I'm not impressed:
- if you're not passing SQLite's open test suite, you didn't build SQLite
- this is a "draw the rest of the owl" scenario; in order to transform this into something passing the suite, you'd need an expert in writing databases
These projects are misnamed. People didn't build counterstrike, a browser, a C compiler, or SQLite solely with coding agents. You can't use them for that purpose--like, you can't drop this in for maybe any use case of SQLite. They're simulacra (slopulacra?)--their true use is as a prop in a huge grift: tricking people (including, and most especially, the creators) into thinking this will be an economical way to build complex software products in the future.

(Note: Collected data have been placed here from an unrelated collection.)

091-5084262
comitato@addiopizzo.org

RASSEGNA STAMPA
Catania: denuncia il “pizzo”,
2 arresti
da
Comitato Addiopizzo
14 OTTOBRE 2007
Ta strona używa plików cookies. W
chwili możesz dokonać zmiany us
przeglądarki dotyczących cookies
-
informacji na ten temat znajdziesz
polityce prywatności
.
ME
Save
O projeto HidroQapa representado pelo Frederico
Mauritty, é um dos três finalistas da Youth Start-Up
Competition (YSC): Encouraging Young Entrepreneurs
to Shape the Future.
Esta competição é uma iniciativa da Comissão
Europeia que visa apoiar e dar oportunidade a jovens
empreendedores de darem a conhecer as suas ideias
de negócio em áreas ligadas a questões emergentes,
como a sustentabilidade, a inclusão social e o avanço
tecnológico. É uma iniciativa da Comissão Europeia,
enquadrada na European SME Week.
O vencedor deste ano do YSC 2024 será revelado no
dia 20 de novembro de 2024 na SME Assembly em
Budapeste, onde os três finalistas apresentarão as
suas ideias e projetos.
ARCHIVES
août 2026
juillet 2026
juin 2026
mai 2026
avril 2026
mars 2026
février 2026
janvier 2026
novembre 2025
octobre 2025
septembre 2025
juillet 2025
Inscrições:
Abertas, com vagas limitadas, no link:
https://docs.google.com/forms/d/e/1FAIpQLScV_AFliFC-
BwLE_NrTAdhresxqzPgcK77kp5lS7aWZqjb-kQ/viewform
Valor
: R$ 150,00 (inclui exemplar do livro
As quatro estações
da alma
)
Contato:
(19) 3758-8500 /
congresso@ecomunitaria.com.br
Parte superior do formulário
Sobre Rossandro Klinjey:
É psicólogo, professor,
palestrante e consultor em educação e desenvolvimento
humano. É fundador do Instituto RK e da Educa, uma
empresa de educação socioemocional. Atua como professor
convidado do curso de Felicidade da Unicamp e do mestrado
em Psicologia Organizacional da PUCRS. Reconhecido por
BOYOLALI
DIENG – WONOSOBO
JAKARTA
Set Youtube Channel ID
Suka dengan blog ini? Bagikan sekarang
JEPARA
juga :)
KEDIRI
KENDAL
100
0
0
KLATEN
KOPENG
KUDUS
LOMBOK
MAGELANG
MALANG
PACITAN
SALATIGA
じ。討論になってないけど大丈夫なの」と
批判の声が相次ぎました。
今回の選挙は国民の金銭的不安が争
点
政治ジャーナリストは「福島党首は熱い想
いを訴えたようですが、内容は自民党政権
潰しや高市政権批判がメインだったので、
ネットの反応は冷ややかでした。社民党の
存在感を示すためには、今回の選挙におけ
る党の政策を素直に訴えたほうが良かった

Well--given a full copy of the SQLite test suite, I'm pretty sure it'd get there eventually. I agree that most of these show-off projects are just prop pieces, but that's kind of the point: Demonstrate it's technically possible to do the thing, not actually doing the thing, because that'd have diminishing returns for the demonstration. Still, the idea of setting a swarm of agents to a task, and, given a suitable test suite, have them build a compliant implementation, is sound in itself.
Also, the very idea is flawed. These are open-source projects and the code is definitely part of the training data.
I'm generally not this pedantic, but yeah, "I wrote an embedded database" is fine to say. If you say "I built SQLite", I expected to at least see how many of the SQLite tests your thing passed.